Por Luis Tonelli
Que la palabra pública esté completamente devaluada queda fácilmente demostrado por el hecho que todavía se le factura a Raúl Alfonsín el mítico “Felices Pascuas. La Casa está en Orden” cuando a Alberto Fernández ya ni se le escuchan sus contradicciones que dentro de poco tendrán lugar en la misma oración que enuncia. (Encima, esa frase de Alfonsín nunca existió así, la hace aparecer cínica. Comenzó su discurso con el “Felices Pascuas”, pero mucho después, lo finalizó con un “La casa está en orden y no corre sangre en la Argentina”).
La palabra se ha devaluado tanto por las promesas incumplidas de la política, por las contradicciones de los políticos -siendo las del Presidente Alberto Fernández un caso ya para el Guiness-, pero también y fundamentalmente por la consabida grieta. En virtud de este “dispositivo”, todo lo que entra en él, pierde cualquier anclaje con eso que en el sentido común suele llamarse “verdad” ya que en ella prima otro dispositivo, que es la lucha por el poder, exacerbada por el mal gusto y la irresponsabilidad que generan las nuevas tecnologías de comunicación social.
No importa si lo que se dice ahí es una flagrante mentira. Lo que importa es si hiere o no al del otro bando. Así, la relación gobierno/oposición, que es la esencia de la lógica del sistema político -para el eminente sociólogo alemán, Niklas Luhmann- y que puede tener diferentes modalidades en cómo se expresa, se convierte en una dialéctica amigo-enemigo (tal como su coterráneo en épocas nazis, Carl Schmidt, definió a la “esencia de la política”.
Definir la política por la lucha por el poder es faltar a la realidad, tratando paradójicamente de ser realista. Joseph Schumpeter quiso en su momento dar una definición empírica de la democracia, a la que caracterizó como “lucha de las elites políticas por el voto”. Pero si lográsemos imponer esa definición por sobre la de Lincoln en la Oración de Gettysbourgh, que adoptamos todos y que reza “es el gobierno del pueblo, por el pueblo y para el pueblo”, nadie iría realmente a votar, si todo fuera manipulación elitista.
Los seres humanos, no solo vivimos en la realidad del presente, sino que tenemos objetivos, metas, aspiraciones tanto individuales como colectivas.
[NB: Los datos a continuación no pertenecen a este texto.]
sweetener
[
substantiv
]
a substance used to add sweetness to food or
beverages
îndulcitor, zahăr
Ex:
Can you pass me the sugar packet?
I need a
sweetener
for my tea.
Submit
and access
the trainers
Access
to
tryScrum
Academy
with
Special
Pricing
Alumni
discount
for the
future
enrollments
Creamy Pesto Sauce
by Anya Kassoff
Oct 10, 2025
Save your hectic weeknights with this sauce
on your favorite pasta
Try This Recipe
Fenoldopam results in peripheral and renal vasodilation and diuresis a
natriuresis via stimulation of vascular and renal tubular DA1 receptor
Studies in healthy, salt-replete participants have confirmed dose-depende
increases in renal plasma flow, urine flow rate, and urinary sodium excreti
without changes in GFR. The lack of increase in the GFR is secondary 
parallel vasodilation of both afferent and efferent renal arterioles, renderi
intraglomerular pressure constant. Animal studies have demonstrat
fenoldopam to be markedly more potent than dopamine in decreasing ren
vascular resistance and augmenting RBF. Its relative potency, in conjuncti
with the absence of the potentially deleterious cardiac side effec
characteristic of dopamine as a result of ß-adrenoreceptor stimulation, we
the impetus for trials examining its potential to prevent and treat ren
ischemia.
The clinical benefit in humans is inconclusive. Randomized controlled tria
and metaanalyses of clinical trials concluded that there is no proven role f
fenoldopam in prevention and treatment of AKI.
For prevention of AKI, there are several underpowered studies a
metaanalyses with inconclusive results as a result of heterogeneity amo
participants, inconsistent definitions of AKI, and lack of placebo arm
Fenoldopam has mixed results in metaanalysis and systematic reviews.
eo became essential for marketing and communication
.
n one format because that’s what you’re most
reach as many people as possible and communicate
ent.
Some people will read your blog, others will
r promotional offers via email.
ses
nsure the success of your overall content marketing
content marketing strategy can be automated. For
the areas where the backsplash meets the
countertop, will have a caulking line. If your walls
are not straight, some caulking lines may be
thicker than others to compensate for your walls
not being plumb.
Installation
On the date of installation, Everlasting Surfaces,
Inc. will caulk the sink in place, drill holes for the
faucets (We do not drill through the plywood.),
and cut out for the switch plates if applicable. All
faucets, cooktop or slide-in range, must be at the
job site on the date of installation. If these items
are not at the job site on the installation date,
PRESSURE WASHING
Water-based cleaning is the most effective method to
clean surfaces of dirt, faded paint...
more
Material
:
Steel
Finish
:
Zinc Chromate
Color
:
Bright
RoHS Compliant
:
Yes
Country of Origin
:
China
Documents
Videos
El truco de la política es que al proponer metas colectivas, hace aparecer objetivos privados que eran imposibles de siquiera soñar sin esas metas colectivas que los hacen posible. Como decía Norberto Bobbio, la política está llena de profecías auto cumplidas (las que hace realidad la creencia de la gente).
Pero en ese juego de realidades presentes por construcción de un futuro, la herramienta fundamental es la palabra pública. Los grandes líderes, pudieron cambiar realidades exponiendo su visión sobre un futuro común gracias su “discurso” o “relato”. En la película The darkest hour sobre Winston Churchill, se reproduce la escena en la que después de que la oratoria del Primer Ministro destrozara las posiciones de negociación, Halifax, su enemigo coyuntural interno, manifiesta “Churchill acaba de enviar al idioma inglés a la guerra”. Cosa que estuvo en la base del Premio Nobel que obtuvo, pero no el de la Paz, sino el de la Literatura.
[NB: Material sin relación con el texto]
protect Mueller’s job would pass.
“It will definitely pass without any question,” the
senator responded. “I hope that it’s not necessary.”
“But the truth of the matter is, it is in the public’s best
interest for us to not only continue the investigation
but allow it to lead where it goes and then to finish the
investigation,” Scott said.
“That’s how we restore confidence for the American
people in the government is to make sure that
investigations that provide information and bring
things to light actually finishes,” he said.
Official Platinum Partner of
Pero para hacer “cosas con palabras”, para parafrasear al libro seminal de John Austín sobre la pragmática, demanda como él lo especificó de la existencia de esos speech acts denominados como “performativos”: por ejemplo, el “yo te prometo”. Ahora para que exista ese poder de transformación de la palabra, tiene que tener valor a futuro, del mismo modo que la moneda. Y hoy tenemos una enorme incertidumbre en el presente, porque hemos perdido la herramienta privilegiada para entusiasmarnos con un futuro mejor, la creencia en la palabra pública.
Si la palabra esta devaluada ¿cómo podemos hacer promesas, como podemos establecer acuerdos, como podemos proponer proyectos? Y sin ese punto de llegada a futuro, en el que estamos todos juntos, como ese vértice imaginario que en la perspectiva visual que se junten las paralelas, el mismo presente se vuelve caótico, anárquico. Y al mismo tiempo, la política queda reducida a simple y desnuda lucha por el poder. Un componente esencial y necesario para la política, pero no la que la define como tal.
El poder, lo encontramos manifestado en casi todas las relaciones humanas, en donde una voluntad se impone sobre otra. Pero el poder político, es el que se justifica y legitima en las acciones y problemas que son de todos. Ya esa misma definición es política, y depende precisamente de las argumentaciones y las creencias. Sin la palabra pública, la política es mera lucha por el poder. O sea, sin la palabra pública que nos permite ilusionarnos con un futuro mejor, la política se convierte en guerra. Con la Grieta no ha futuro.